There are two directions the Lakers can take. They can decide that the current young players under contract will start and be featured, and look to add proven veterans to come off the bench in a supporting role. Or they can shake up the starting lineup by signing top-tier free agents.
Of course, it has been well documented that in recent years the Lakers were rejected by almost all of the free agents they really wanted. This summer, two of the top players in the league, LeBron James and Kevin Durant, are both available; but unlike the Lakers of the past, who were almost everyone’s most desired destination, it is silly to think that either player would give any serious thought to joining the team in its current state.
Still, there are other top-tier players available this summer, and the Lakers have many holes to fill. Here is a position-by-position analysis of what the Lakers need and who might be in line to meet such needs:
Assuming Jordan Clarkson re-signs, the Lakers have only three guards on the roster: Clarkson, Lou Williams, and D’Angelo Russell (it is questionable whether Nick Young will return). They will need at least one more guard, and more likely two. If Clarkson is going to start at the “2” position, with Williams in reserve, the Lakers will for sure add at least one more point guard.
The best point guards available in free agency are Mike Conley, a smart all-around player who will be in high demand; and Rajon Rondo, who had a comeback season with the Sacramento Kings where he led the league in assists. Other interesting options include Ty Lawson, still only 28, a former star who virtually destroyed the Lakers until two years ago when off-the-court trouble led to a steep decline in his reputation and performance.
There is also Deron Williams, who in his prime was often linked to the Lakers but whose talent declined as injuries mounted. The team could also bring back former Laker Jordan Farmar, who was playing abroad until a fairly successful return to the league mid-season. Steve Blake is another purple and gold veteran who could return although at 36 he is nearing the end of his career. Ramon Sessions, who infamously bolted from the team after one partial season and Marcelo Huertas, who played fairly well in a very limited role last season, are both options as well.
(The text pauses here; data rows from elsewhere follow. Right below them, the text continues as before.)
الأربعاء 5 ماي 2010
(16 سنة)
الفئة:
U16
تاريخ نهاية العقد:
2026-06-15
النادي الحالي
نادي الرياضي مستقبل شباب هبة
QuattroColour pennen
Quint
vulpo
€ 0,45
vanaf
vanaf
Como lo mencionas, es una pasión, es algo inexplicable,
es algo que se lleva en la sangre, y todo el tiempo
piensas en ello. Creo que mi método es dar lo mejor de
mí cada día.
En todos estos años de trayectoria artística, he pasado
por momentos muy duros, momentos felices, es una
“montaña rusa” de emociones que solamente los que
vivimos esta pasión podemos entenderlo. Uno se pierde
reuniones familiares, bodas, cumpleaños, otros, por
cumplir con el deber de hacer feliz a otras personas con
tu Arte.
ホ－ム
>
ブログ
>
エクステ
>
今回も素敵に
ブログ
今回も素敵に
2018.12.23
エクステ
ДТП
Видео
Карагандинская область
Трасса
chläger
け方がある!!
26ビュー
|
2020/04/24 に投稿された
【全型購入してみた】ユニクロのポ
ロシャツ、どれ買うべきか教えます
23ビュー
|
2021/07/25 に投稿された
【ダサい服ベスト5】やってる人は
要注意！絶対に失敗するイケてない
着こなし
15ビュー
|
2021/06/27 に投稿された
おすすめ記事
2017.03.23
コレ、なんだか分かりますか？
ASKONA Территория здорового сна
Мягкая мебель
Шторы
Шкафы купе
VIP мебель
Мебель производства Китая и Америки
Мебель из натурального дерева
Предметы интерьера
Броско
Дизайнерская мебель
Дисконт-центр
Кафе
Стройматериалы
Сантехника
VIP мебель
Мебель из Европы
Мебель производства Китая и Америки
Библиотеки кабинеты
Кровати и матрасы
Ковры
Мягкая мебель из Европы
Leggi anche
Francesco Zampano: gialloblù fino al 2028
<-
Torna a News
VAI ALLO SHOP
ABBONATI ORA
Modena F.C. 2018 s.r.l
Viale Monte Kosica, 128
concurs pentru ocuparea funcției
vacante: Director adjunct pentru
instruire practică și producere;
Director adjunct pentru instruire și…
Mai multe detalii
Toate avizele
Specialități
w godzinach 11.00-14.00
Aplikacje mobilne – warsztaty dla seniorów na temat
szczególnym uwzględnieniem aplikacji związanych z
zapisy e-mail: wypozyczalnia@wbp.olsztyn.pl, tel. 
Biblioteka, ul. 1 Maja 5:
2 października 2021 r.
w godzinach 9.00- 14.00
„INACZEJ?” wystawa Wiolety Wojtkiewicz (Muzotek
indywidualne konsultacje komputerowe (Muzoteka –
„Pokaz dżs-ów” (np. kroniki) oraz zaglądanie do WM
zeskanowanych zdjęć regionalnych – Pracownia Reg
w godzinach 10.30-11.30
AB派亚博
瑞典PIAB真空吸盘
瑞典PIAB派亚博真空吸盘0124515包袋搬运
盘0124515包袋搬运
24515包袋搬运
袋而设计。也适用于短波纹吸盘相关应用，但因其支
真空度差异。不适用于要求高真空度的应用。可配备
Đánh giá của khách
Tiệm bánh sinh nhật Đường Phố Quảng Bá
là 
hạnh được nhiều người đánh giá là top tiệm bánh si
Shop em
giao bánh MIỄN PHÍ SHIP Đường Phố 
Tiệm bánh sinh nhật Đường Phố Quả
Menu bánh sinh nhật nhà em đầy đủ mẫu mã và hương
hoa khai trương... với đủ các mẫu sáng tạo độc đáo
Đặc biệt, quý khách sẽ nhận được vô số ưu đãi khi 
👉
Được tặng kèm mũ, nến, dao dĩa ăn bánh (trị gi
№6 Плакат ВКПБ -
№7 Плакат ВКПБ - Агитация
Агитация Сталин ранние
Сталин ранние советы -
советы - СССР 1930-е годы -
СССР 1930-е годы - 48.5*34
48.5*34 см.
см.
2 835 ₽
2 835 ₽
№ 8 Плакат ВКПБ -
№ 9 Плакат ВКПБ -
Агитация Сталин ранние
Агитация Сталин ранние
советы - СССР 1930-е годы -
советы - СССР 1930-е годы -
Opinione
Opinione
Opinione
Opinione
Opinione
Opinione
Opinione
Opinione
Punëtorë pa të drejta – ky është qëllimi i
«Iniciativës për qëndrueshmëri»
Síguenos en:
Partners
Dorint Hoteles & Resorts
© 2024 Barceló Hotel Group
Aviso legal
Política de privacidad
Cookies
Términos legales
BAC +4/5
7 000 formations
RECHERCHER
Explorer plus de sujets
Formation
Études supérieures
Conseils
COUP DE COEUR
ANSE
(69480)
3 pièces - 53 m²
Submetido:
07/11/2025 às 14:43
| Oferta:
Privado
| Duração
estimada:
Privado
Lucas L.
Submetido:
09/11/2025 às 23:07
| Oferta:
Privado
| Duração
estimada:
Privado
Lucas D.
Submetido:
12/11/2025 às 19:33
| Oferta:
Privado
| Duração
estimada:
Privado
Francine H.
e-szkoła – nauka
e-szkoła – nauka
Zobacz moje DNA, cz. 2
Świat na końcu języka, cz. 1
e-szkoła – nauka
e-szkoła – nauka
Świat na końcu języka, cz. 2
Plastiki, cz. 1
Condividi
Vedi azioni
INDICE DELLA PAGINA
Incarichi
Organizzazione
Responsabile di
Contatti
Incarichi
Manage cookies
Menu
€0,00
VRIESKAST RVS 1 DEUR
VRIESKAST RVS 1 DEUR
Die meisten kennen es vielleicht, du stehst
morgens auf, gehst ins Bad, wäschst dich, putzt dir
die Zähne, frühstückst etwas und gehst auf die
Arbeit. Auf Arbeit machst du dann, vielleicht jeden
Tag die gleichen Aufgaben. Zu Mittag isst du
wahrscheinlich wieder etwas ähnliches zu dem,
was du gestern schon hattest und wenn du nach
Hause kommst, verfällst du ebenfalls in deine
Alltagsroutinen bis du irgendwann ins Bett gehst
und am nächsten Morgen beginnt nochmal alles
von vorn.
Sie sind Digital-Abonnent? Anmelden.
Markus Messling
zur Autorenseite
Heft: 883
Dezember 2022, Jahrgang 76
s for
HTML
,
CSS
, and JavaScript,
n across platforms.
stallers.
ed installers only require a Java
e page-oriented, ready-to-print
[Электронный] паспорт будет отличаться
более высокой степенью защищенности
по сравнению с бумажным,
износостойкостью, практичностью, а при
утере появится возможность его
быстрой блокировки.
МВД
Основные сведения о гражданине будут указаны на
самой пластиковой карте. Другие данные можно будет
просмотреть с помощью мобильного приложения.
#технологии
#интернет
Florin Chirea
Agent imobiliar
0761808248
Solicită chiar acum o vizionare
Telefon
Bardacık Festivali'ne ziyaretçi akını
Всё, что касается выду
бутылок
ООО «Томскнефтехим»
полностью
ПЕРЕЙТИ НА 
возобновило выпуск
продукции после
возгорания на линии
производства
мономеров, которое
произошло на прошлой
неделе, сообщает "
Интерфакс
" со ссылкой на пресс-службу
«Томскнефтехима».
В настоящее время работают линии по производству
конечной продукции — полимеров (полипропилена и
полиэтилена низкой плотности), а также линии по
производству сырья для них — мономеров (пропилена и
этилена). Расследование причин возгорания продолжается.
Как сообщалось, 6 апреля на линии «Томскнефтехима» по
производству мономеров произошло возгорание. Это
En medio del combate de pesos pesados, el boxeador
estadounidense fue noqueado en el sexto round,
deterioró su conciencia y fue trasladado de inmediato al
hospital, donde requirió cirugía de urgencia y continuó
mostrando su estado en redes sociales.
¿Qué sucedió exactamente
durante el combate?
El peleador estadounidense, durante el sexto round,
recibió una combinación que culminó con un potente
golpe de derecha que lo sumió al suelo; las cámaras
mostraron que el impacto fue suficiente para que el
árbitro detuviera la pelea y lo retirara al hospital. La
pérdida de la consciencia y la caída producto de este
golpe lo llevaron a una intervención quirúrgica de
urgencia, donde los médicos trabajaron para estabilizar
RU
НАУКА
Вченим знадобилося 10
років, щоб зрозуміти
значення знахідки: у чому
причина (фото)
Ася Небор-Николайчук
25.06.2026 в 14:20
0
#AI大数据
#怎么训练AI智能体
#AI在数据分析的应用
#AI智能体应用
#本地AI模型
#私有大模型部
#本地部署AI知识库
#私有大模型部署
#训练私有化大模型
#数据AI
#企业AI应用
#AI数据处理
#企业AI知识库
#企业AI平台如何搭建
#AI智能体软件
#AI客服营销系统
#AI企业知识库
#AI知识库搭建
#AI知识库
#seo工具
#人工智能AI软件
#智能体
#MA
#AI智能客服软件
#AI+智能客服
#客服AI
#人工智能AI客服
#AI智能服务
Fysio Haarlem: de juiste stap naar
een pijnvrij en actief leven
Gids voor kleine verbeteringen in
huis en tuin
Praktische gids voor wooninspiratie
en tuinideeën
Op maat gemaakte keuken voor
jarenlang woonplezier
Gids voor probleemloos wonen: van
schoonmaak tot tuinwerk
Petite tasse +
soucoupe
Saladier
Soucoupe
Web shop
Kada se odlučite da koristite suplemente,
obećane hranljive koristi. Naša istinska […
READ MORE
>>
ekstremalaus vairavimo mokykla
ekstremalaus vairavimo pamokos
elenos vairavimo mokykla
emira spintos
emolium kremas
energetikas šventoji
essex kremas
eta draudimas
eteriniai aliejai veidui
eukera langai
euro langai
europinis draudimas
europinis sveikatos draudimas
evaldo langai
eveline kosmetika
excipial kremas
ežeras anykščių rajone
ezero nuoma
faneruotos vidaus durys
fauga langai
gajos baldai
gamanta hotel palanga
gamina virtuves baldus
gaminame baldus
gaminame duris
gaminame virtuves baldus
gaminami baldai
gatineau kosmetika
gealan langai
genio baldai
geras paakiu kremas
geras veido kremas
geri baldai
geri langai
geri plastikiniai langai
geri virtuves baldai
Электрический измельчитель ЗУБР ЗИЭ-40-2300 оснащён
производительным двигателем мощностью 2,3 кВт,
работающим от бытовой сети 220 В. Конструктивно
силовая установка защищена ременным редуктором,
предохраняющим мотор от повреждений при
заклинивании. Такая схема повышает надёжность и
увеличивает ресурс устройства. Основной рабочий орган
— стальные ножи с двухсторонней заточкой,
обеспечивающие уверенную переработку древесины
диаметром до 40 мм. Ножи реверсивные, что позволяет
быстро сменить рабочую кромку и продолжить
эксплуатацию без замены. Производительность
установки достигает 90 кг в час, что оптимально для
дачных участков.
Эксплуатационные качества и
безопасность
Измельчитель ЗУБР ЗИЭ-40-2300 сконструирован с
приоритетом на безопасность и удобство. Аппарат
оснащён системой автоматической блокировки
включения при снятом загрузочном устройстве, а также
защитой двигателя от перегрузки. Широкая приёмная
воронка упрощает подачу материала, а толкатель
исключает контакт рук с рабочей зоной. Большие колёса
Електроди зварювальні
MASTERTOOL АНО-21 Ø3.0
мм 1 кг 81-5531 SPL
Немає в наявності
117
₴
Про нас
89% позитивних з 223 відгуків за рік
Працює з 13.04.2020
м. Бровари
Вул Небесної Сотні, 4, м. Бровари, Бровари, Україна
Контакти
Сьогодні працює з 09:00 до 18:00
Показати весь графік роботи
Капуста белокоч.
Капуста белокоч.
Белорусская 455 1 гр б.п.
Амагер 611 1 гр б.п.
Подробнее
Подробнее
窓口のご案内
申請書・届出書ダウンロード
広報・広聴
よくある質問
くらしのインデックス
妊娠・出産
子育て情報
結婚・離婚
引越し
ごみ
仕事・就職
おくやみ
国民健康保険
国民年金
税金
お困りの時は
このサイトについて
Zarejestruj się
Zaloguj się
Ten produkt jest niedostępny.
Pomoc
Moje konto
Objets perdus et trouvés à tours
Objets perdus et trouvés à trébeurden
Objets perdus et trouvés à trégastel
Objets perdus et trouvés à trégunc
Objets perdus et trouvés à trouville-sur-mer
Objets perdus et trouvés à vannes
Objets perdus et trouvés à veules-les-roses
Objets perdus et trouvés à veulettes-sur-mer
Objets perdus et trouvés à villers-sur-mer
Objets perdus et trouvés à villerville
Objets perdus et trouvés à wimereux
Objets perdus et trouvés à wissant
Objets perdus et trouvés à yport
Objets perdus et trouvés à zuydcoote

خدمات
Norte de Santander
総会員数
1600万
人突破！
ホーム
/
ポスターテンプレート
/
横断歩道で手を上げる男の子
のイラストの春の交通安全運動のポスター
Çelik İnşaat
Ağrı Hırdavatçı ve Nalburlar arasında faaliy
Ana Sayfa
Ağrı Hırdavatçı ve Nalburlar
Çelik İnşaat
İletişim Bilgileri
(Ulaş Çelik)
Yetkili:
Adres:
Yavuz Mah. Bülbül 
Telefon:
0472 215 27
If the team is looking to sign a shooting guard, the expensive option is DeMar DeRozan, an Eastern Conference All-Star who does not shoot well from the outside but is still a prolific scorer. Other viable options include former Laker Kent Bazemore (who can also play small forward); former UCLA Bruin Aaron Affalo, a solid two-way player; Eric Gordon, a 27 year old sharpshooter who is often injured; Courtney Lee; O.J. Mayo; Mario Chalmers; and Lance Stephenson, who looked like a rising star for the Indiana Pacers two years ago whose talent has declined in short subsequent stints with three other teams.
The Lakers are set at power forward with Julius Randle and Larry Nance, Jr. However, at small forward, there is only the inexperienced Ingram and Anthony Brown, so it is likely the team will look to add a veteran. The number one target is Nicolas Batum, who will be coveted by many teams. Harrison Barnes has been discussed for months, but putting aside his awful play in the recent NBA finals, he is a restricted free agent, would be a very expensive option, and may not make sense at age 24 since he plays the same position as Ingram.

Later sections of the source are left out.